## TASK ITEM:
Reproduction of part of the material below, pictures omitted: copy exactly, and only, the lines starting with the one with "Where is each element in this 300×533" and going on through the one with "What elements are".

## MATERIAL PROVIDED:
________________

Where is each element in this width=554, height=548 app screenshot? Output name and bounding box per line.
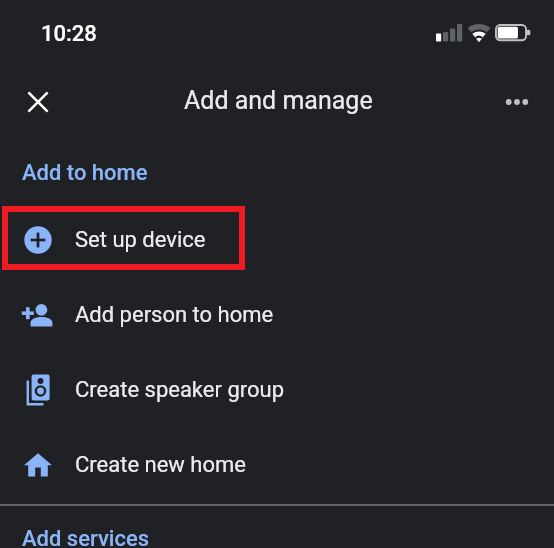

________________

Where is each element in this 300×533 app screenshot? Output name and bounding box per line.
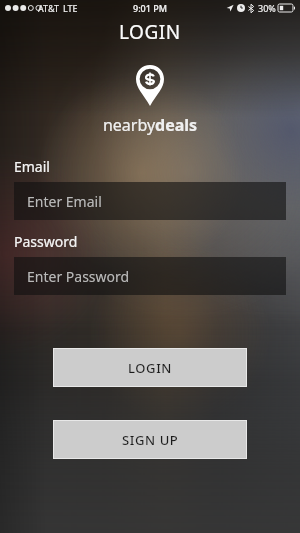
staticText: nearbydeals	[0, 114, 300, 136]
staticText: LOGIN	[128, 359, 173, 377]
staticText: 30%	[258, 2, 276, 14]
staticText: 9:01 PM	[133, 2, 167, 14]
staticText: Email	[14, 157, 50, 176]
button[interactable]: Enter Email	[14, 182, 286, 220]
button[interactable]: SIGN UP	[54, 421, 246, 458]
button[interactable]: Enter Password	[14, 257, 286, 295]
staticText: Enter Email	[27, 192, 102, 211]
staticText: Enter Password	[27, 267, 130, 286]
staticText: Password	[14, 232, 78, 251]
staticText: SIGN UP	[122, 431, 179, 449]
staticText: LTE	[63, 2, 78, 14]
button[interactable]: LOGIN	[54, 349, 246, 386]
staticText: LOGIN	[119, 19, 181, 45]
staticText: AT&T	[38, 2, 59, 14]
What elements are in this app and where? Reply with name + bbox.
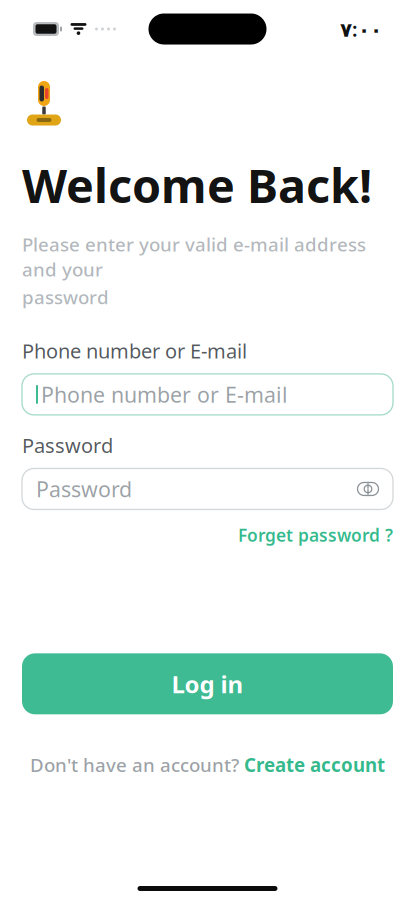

________________

## SOLVED EXERCISE:
Where is each element in this 300×533 app screenshot? Output name and bounding box per line.
staticText: nearbydeals	[0, 114, 300, 136]
staticText: LOGIN	[128, 359, 173, 377]
staticText: 30%	[258, 2, 276, 14]
staticText: 9:01 PM	[133, 2, 167, 14]
staticText: Email	[14, 157, 50, 176]
button[interactable]: Enter Email	[14, 182, 286, 220]
button[interactable]: SIGN UP	[54, 421, 246, 458]
button[interactable]: Enter Password	[14, 257, 286, 295]
staticText: Enter Email	[27, 192, 102, 211]
staticText: Enter Password	[27, 267, 130, 286]
staticText: Password	[14, 232, 78, 251]
staticText: SIGN UP	[122, 431, 179, 449]
staticText: LTE	[63, 2, 78, 14]
button[interactable]: LOGIN	[54, 349, 246, 386]
staticText: LOGIN	[119, 19, 181, 45]
staticText: AT&T	[38, 2, 59, 14]
What elements are in this app and where? Reply with name + bbox.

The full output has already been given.